Cientistas confirmaram a existência de um tipo raro de terremoto que ocorre muito mais profundamente do que a geologia considerava possível sob continentes. A descoberta, liderada por pesquisadores da Universidade de Utah, revelou que um tremor registrado em 1979 teve origem a cerca de 90 quilômetros de profundidade, em uma região do manto terrestre onde as rochas deveriam se deformar lentamente em vez de se romper de forma abrupta.
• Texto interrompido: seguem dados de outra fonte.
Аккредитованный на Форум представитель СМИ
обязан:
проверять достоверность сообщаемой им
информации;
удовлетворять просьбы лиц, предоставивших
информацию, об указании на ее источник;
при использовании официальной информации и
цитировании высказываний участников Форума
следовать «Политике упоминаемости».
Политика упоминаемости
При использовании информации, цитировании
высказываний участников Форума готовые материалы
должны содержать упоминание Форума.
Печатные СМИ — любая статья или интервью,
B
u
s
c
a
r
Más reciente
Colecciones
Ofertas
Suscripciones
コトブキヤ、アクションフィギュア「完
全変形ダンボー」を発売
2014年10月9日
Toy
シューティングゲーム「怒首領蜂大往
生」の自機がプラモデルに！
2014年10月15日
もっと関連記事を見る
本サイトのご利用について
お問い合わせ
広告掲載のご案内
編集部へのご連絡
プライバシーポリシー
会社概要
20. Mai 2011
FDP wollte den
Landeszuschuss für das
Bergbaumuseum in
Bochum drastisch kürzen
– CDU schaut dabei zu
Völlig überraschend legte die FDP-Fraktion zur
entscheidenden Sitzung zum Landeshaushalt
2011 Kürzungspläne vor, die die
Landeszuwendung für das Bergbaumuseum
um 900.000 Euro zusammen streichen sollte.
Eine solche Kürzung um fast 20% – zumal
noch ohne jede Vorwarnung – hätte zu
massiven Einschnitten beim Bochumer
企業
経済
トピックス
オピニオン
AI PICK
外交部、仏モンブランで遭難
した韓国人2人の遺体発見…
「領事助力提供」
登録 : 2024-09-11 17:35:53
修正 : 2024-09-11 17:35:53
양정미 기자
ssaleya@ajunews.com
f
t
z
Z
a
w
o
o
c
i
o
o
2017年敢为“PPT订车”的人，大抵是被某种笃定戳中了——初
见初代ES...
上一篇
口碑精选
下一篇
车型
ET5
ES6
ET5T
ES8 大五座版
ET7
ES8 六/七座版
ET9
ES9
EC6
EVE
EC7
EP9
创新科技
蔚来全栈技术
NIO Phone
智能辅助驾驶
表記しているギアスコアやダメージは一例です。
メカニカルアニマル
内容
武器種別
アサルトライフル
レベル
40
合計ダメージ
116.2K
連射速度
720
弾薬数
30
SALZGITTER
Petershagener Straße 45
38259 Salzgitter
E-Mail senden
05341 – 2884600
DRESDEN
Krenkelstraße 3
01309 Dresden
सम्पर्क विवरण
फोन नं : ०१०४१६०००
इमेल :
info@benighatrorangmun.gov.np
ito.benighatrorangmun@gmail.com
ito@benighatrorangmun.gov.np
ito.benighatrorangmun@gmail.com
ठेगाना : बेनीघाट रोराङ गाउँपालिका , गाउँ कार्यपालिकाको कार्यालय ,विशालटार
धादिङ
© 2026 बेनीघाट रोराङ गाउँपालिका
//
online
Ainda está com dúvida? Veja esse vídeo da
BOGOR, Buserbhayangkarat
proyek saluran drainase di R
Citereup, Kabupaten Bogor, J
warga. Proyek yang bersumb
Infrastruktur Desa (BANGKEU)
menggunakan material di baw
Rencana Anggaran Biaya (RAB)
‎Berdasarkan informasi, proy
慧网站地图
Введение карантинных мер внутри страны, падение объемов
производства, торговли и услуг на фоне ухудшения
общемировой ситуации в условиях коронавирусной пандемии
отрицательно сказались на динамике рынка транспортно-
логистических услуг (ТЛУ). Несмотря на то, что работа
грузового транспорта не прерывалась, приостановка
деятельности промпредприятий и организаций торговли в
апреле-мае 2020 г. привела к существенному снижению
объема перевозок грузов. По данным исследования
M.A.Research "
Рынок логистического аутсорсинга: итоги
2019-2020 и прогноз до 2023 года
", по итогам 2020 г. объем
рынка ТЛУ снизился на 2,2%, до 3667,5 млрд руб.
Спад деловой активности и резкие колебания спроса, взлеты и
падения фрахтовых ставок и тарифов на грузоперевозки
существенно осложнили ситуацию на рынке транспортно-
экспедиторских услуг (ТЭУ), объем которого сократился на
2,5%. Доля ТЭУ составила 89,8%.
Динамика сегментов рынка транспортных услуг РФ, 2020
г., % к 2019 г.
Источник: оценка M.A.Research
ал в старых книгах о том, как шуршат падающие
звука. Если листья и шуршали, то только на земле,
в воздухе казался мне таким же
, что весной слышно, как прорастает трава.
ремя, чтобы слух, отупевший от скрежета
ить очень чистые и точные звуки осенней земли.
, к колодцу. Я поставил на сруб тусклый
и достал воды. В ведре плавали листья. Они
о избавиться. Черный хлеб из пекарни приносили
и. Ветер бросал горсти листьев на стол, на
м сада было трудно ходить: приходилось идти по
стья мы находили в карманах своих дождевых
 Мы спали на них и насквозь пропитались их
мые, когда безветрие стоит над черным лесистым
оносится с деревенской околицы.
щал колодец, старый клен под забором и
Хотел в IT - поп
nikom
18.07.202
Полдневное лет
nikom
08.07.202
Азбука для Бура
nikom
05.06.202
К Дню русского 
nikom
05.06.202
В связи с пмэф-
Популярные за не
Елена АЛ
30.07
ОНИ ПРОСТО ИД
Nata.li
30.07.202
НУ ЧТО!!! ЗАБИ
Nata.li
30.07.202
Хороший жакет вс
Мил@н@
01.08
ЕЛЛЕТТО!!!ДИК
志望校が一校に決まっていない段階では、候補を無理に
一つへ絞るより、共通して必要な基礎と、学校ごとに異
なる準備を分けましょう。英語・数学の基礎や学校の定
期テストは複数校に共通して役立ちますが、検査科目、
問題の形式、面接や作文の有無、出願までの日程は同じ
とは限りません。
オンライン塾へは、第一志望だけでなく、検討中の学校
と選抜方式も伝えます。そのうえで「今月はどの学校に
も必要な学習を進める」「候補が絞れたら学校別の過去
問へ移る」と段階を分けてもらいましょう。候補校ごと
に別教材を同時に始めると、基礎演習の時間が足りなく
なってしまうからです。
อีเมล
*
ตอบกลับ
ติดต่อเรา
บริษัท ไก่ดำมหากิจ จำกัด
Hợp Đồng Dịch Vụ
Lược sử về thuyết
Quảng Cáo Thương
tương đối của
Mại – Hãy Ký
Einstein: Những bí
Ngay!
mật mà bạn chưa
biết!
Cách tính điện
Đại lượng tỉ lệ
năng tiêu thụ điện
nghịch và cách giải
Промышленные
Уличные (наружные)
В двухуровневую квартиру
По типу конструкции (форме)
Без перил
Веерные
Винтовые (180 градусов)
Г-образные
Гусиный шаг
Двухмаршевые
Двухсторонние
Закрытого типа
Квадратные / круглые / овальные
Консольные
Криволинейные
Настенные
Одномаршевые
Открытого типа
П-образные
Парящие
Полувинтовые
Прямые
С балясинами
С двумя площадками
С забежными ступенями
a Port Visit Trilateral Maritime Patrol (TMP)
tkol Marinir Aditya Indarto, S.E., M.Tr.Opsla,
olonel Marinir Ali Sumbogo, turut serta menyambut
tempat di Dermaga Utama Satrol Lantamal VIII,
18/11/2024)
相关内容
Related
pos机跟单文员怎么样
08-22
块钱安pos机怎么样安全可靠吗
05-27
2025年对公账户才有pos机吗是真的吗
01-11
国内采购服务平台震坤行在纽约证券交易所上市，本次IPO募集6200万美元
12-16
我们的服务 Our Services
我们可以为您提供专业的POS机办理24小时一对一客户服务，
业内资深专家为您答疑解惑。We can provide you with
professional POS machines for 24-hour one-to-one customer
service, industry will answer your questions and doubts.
O estudo, publicado nas revistas científicas The Seismic Record e Geophysical Research Letters, analisou novamente dados sísmicos históricos e identificou uma categoria pouco conhecida de eventos chamada de "terremotos do manto continental". A descoberta desafia conceitos estabelecidos há décadas sobre os limites onde os terremotos podem ocorrer.
O caso começou na madrugada de 24 de fevereiro de 1979, próximo à cidade de Randolph, no norte de Utah, perto das fronteiras com Idaho e Wyoming. O terremoto teve magnitude 3,8, mas não foi sentido pela população.
Na época, o pesquisador George Zandt analisou os registros sísmicos e concluiu que o epicentro estava localizado a cerca de 90 quilômetros abaixo da superfície. O resultado chamou atenção porque colocava o evento muito além da crosta terrestre, já dentro do manto superior.
A interpretação, porém, encontrou resistência. Durante décadas, muitos cientistas consideraram improvável que um terremoto pudesse ocorrer em um ambiente tão profundo sob um continente.
Décadas depois, pesquisadores da Universidade de Utah revisitaram os registros originais utilizando técnicas modernas de análise. A equipe examinou o terremoto de 1979 e outros oito eventos sísmicos suspeitos registrados no norte de Utah e no sudoeste de Wyoming.
Os resultados mostraram que todos tiveram origem abaixo da crosta terrestre, confirmando a existência dos chamados terremotos do manto continental.
A descoberta ganhou ainda mais força após um terremoto de magnitude 4,1 registrado em setembro de 2025 na região de Maeser, em Utah. O evento ocorreu a aproximadamente 68 quilômetros de profundidade, também dentro do manto superior.
Em profundidades tão grandes, as temperaturas e pressões são extremamente elevadas. Nessas condições, os geólogos esperam que as rochas se comportem de maneira semelhante a materiais viscosos, deformando-se lentamente ao longo de milhões de anos.
Por isso, terremotos nessa região são considerados incomuns. Diferentemente dos abalos mais superficiais, que costumam ocorrer em falhas geológicas conhecidas, esses eventos acontecem em um ambiente onde a ruptura repentina das rochas não era esperada.
Outro aspecto curioso é que eles surgem de forma isolada, sem apresentar tremores precursores ou réplicas, características frequentemente observadas em terremotos mais rasos.
Os pesquisadores acreditam que os eventos estejam relacionados ao Cráton de Wyoming, uma antiga e estável estrutura geológica localizada sob partes de Wyoming e estados vizinhos.
À medida que o material do manto flui ao redor dessa estrutura ao longo de milhões de anos, tensões podem se acumular na região de transição, favorecendo o surgimento dos terremotos profundos.
Embora o mecanismo exato ainda não seja totalmente compreendido, os cientistas afirmam que a descoberta abre novas questões sobre o comportamento do interior da Terra e os processos que geram terremotos em regiões consideradas improváveis.